Pro Pilot Likens Recent Crash To AA 587
Peter Garrison says that he saw a striking similarity between the photographs of French sailors pulling the tail of the Air France plane from the Atlantic and the photos of NYPD launches pulling the tail of AA 587 out of Jamaica Bay.
"To pilots, [the recent photo] brought a chilling sense of déjà vu. In November of 2001, a similarly shaped and colored object floated in Jamaica Bay, just off Long Island in New York. It was the vertical stabilizer - the tail fin - of an American Airlines Airbus, Flight 587, that had broken up shortly after taking off from John F. Kennedy Airport," he wrote. "The fin was practically undamaged; it had parted at the root, each of the massive fittings that attach it to the fuselage torn neatly in half.
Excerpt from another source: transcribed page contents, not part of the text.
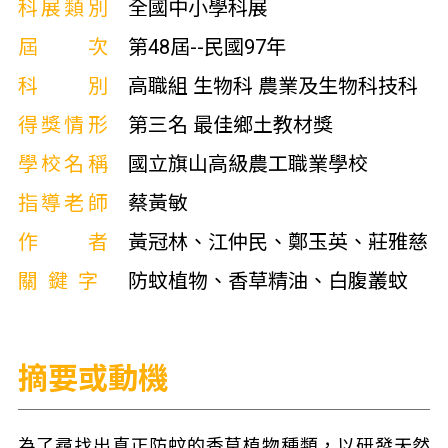
科展類別
全國中小學科展
屆次
第48屆--民國97年
科別
高職組 生物科 農業及生物科技科
得獎情形
第三名 最佳鄉土教材獎
學校名稱
國立旗山高級農工職業學校
指導老師
蔡黃敏
作者
黃冠林、江仲民、鄭玉英、莊雅慈
關鍵字
防蚊植物、香草精油、白腹叢蚊
摘要或動機
為了尋找出真正防蚊的香草植物種類，以研發天然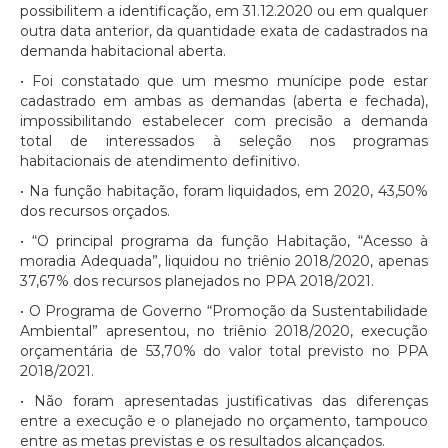
possibilitem a identificação, em 31.12.2020 ou em qualquer
outra data anterior, da quantidade exata de cadastrados na
demanda habitacional aberta.
• Foi constatado que um mesmo munícipe pode estar
cadastrado em ambas as demandas (aberta e fechada),
impossibilitando estabelecer com precisão a demanda
total de interessados à seleção nos programas
habitacionais de atendimento definitivo.
• Na função habitação, foram liquidados, em 2020, 43,50%
dos recursos orçados.
• “O principal programa da função Habitação, “Acesso à
moradia Adequada”, liquidou no triênio 2018/2020, apenas
37,67% dos recursos planejados no PPA 2018/2021.
• O Programa de Governo “Promoção da Sustentabilidade
Ambiental” apresentou, no triênio 2018/2020, execução
orçamentária de 53,70% do valor total previsto no PPA
2018/2021.
• Não foram apresentadas justificativas das diferenças
entre a execução e o planejado no orçamento, tampouco
entre as metas previstas e os resultados alcançados.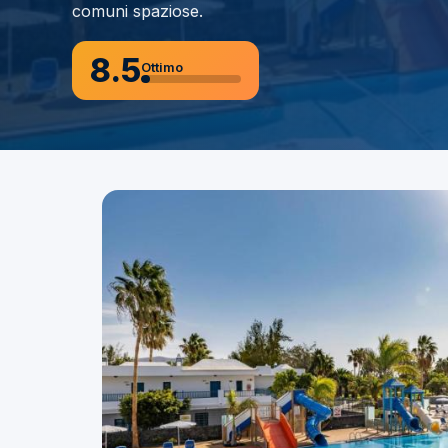
comuni spaziose.
8.5
Ottimo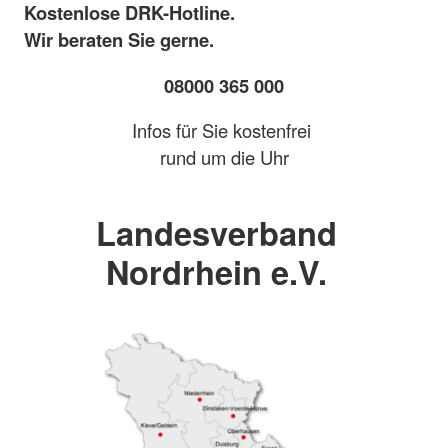
Kostenlose DRK-Hotline.
Wir beraten Sie gerne.
08000 365 000
Infos für Sie kostenfrei
rund um die Uhr
Landesverband
Nordrhein e.V.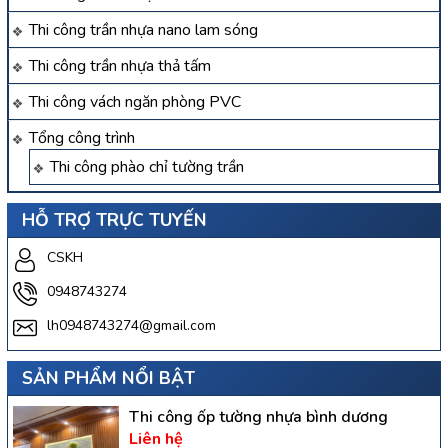
Thi công trần nhựa nano lam sóng
Thi công trần nhựa thả tấm
Thi công vách ngăn phòng PVC
Tổng công trình
Thi công phào chỉ tường trần
HỖ TRỢ TRỰC TUYẾN
CSKH
0948743274
lh0948743274@gmail.com
SẢN PHẨM NỔI BẬT
Thi công ốp tường nhựa bình dương
Liên hệ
Here was another such fin; seemingly intact, snapped cleanly from the vanished Air France Flight 447."
Garrison argues that the NTSB's finding that the first officer of Flight 587 used the rudder aggressively and unnecessarily in a response to a wake turbulence event brings up a question of how the Airbus airliners are designed and built.
"The New York crash uncovered a gaping misunderstanding among pilots, manufacturers and the FAA," he wrote. "The vertical fin did not have to be strong enough to allow the rudder to be deflected fully when the airplane was in the yawed position - that is, when the back end of the plane had swung to one side, most likely because of a gust of wind."
The common sense response to that fact, he says, is, why don't they just make the rudder stronger?
His own answer: They don't want to, because building the tails out of laminate material and bonding it to the fuselage with a kind of super-strong epoxy makes it much lighter than if a metal such as aluminum had been used, which translates to lighter planes that use less fuel and can carry more passengers.
He likens the development of airplanes to the new automobiles.
"We willingly sacrifice greater safety to get less expensive, more fuel-efficient vehicles," he says.
The picture painted by the fin floating almost undamaged in the Atlantic, broken off in one piece, he says, suggests that it was the first piece of the aircraft to depart the fuselage, very much like AA 587.
Garrison calls on the FAA to amend aircraft certification requirements so that the rudders will no longer fall off when the control surface is overused.
"The rules that govern the structural integrity of airliners should not include an asterisk," he concludes.